Bert and Mary are pretty much the same, just creakier about it. He's a conservative politician bloviating at home to keep in practice in order to make his narrowmindedness seem a matter of principle. Mary is oblivious to anything unpleasant except when she wants to give vent to her fears and prejudices; if she can't own the unpleasantness, she wants no part of it.
The most admirable aspect of Friday's performance was the solidity of the title couple (Zachariah Stonerock and Lisa Ermel) both as teenagers and as adults approaching 40 with a mix of bitter and merely adequate experience behind them. Miles and Ellie's misunderstanding half a lifetime ago, which was unsurprisingly triggered by sisterly bad blood, requires healing that must extend into the future Miles proposes in the play's last line.
That's the hopeful, practically formulaic conclusion native to this genre, which Zolidis invests with coruscating wit and touches of family absurdity recalling early Edward Albee, with an overlay of relationship maladroitness a la Woody Allen. The playwright tweaks a couple of romantic-comedy cliches, first with a giddy county-fair montage that firms up the Miles-Ellie bond, later with the cinematic blur of the older Ellie running after Miles.

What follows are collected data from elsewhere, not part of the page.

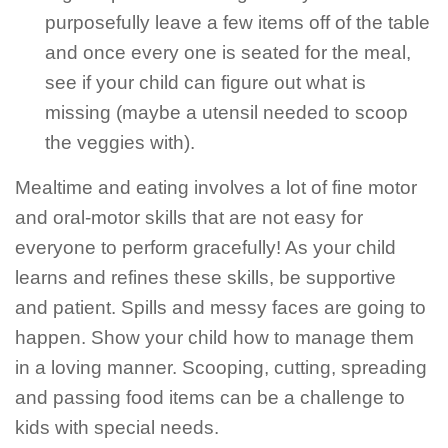
purposefully leave a few items off of the table
and once every one is seated for the meal,
see if your child can figure out what is
missing (maybe a utensil needed to scoop
the veggies with).
Mealtime and eating involves a lot of fine motor
and oral-motor skills that are not easy for
everyone to perform gracefully! As your child
learns and refines these skills, be supportive
and patient. Spills and messy faces are going to
happen. Show your child how to manage them
in a loving manner. Scooping, cutting, spreading
and passing food items can be a challenge to
kids with special needs.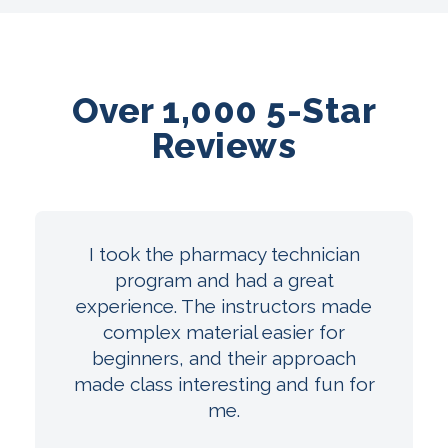
Over 1,000 5-Star
Reviews
I took the pharmacy technician
program and had a great
experience. The instructors made
complex material easier for
beginners, and their approach
made class interesting and fun for
me.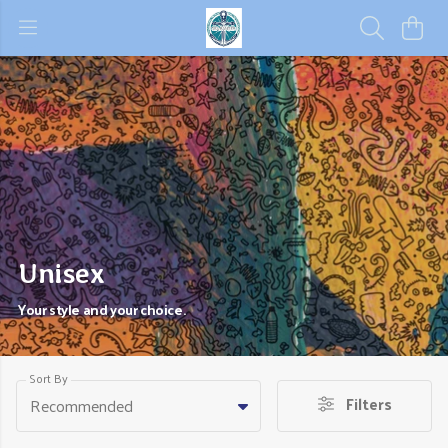
Unisex
Your style and your choice.
Sort By
Filters
Recommended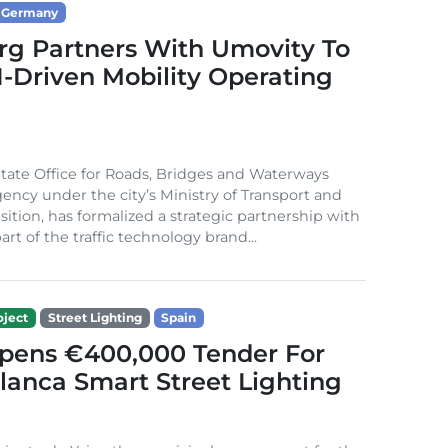
Germany
g Partners With Umovity To
I-Driven Mobility Operating
ate Office for Roads, Bridges and Waterways
gency under the city’s Ministry of Transport and
sition, has formalized a strategic partnership with
rt of the traffic technology brand...
ject
Street Lighting
Spain
Opens €400,000 Tender For
lanca Smart Street Lighting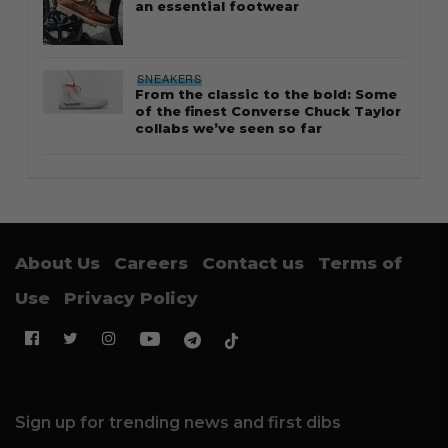
an essential footwear
SNEAKERS
From the classic to the bold: Some
of the finest Converse Chuck Taylor
collabs we’ve seen so far
About Us
Careers
Contact us
Terms of
Use
Privacy Policy
Sign up for trending news and first dibs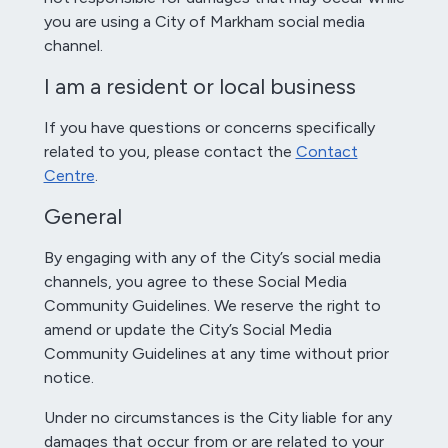
you are using a City of Markham social media
channel.
I am a resident or local business
If you have questions or concerns specifically
related to you, please contact the
Contact
Centre
.
General
By engaging with any of the City’s social media
channels, you agree to these Social Media
Community Guidelines. We reserve the right to
amend or update the City’s Social Media
Community Guidelines at any time without prior
notice.
Under no circumstances is the City liable for any
damages that occur from or are related to your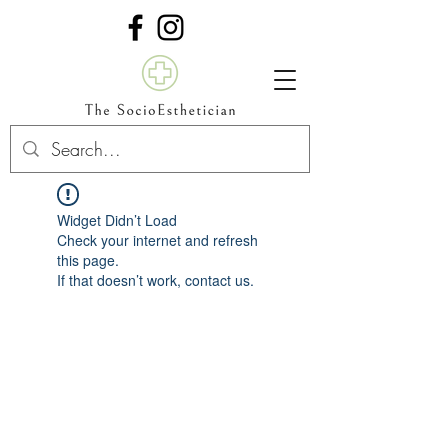
Widget Didn’t Load
Check your internet and refresh
this page.
If that doesn’t work, contact us.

Throughout, Ellie wins our trust by design, as she addresses the audience now and then, and we are constrained to see matters from her side; except for Miles, the other characters offer few handholds for affection.
Not to mix metaphors — I'll shelve the blender here — but the play's problem is that the second act is inevitably a letdown. The first act resembles a balloon close to bursting with the air of both nonsense and tension. The second lets the balloon go, and it zips about the room with a sputtering noise until the action lies inert, waiting limply to be picked up for the final tableau of promised reconciliation.
The grown-up family prepares to go out caroling in "Miles and Ellie" |
The final scene, sweet and slightly predictable, was nevertheless moving, thanks to the unerring rightness of Stonerock and Ermel in both time frames. Carrie Schlatter was dependably abrasive both as the wild, self-centered girl and the pious, self-centered woman that Ilyana becomes. As the parents, Paul Hansen and Jolene Mentink Moffatt command enough variety as comic actors that their characters' verging on caricature never became tedious.
Linda Janosko's set put the middle-class complacency of the home in perspective, with lighting and sound (designed by Laura Glover and Ben Dobler, respectively) shifting smoothly between realism and fantasy — the uneasy bedfellows of Ellie's mental life.